My current build is 39 Dodge truck sheet metal on a Dakota Chassis. I'm using a 91 Dakota donor, which is also OBD2. One of my issues is the donor was a V6 5 speed, and the drive train is a 5.9 auto from a 97 truck, so the V6 stick computer won't work. The 97 uses a digital speedometer and came with a Hot Wire harness. The 91 Dakota dash doesn't have a digital speedometer, and the remaining instrument cluster is incompatible with the 97 requirements. The Hot Wire harness is a stand alone unit unit requiring only a few wire connections to the truck harness. I really didn't want to use the Dakota dash anyway....
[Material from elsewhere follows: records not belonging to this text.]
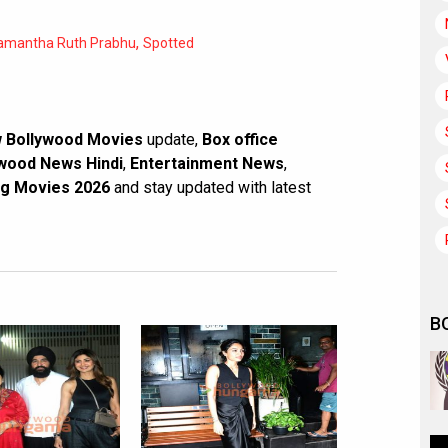
,
amantha Ruth Prabhu
Spotted
 Bollywood Movies
update,
Box office
wood News Hindi
,
Entertainment News
,
g Movies 2026
and stay updated with latest
B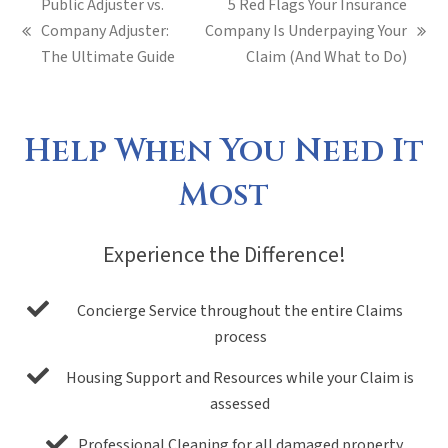
Public Adjuster vs.
5 Red Flags Your Insurance
Company Adjuster:
Company Is Underpaying Your
previous
next
The Ultimate Guide
Claim (And What to Do)
post:
post:
Help When You Need It
Most
Experience the Difference!
Concierge Service throughout the entire Claims
process
Housing Support and Resources while your Claim is
assessed
Professional Cleaning for all damaged property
On top of that, I can't use the Dakota heater system (its too wide and doesn't conform to the firewall), and the steering column is too long and without a tilt I need for my 39 truck cab, so I'm using a different steering column and the wiring doesn't match up. It doesn't help that I don't have a wiring diagram for a 91 Dakota, there has been too many wiring changes from the 87 Dakota FSM I have. I thought I could clean up the under dash wiring harness, but there is this under dash control module causing a problem or 2. If I wasn't cheap (and broke) I'd just buy a $250 wiring kit and be done with the whole mess. I'm having fun now!
It is unfortunate that winter has come and the truck is sitting outside, too far away to be pushed in or out of the garage, and too far away to reach with my electric or air, and I'm a wimp, so its cold out there. Come on spring!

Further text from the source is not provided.